**WORK ORDER**
When you transcribe the listing, keep each line exact and drop the pictures.
- Opening Delimiter -
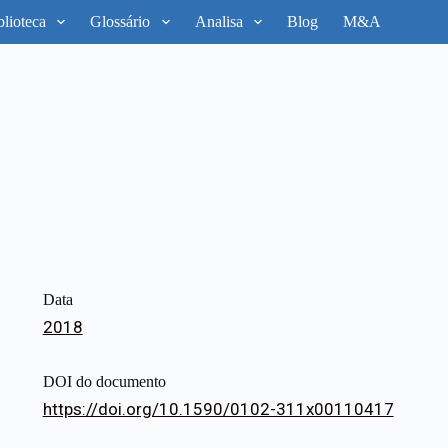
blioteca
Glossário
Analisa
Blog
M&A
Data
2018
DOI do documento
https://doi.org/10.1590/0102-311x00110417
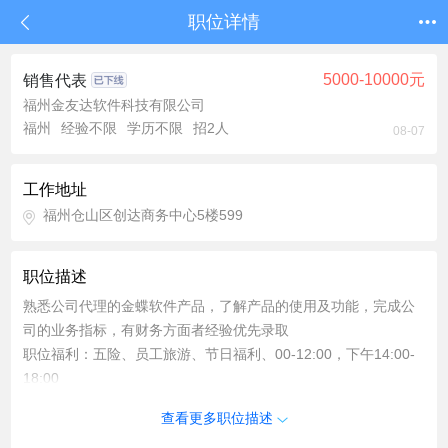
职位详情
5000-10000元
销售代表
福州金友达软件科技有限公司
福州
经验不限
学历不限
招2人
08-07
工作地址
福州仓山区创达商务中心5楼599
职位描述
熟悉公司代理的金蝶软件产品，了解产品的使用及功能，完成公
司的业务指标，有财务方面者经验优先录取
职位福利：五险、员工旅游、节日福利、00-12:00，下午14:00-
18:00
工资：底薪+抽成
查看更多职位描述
- Closing Delimiter -
**ANSWER AREA**
blioteca
Glossário
Analisa
Blog
M&A
Data
2018
DOI do documento
https://doi.org/10.1590/0102-311x00110417
职位详情
5000-10000元
销售代表
福州金友达软件科技有限公司
福州
经验不限
学历不限
招2人
08-07
工作地址
福州仓山区创达商务中心5楼599
职位描述
熟悉公司代理的金蝶软件产品，了解产品的使用及功能，完成公
司的业务指标，有财务方面者经验优先录取
职位福利：五险、员工旅游、节日福利、00-12:00，下午14:00-
18:00
工资：底薪+抽成
查看更多职位描述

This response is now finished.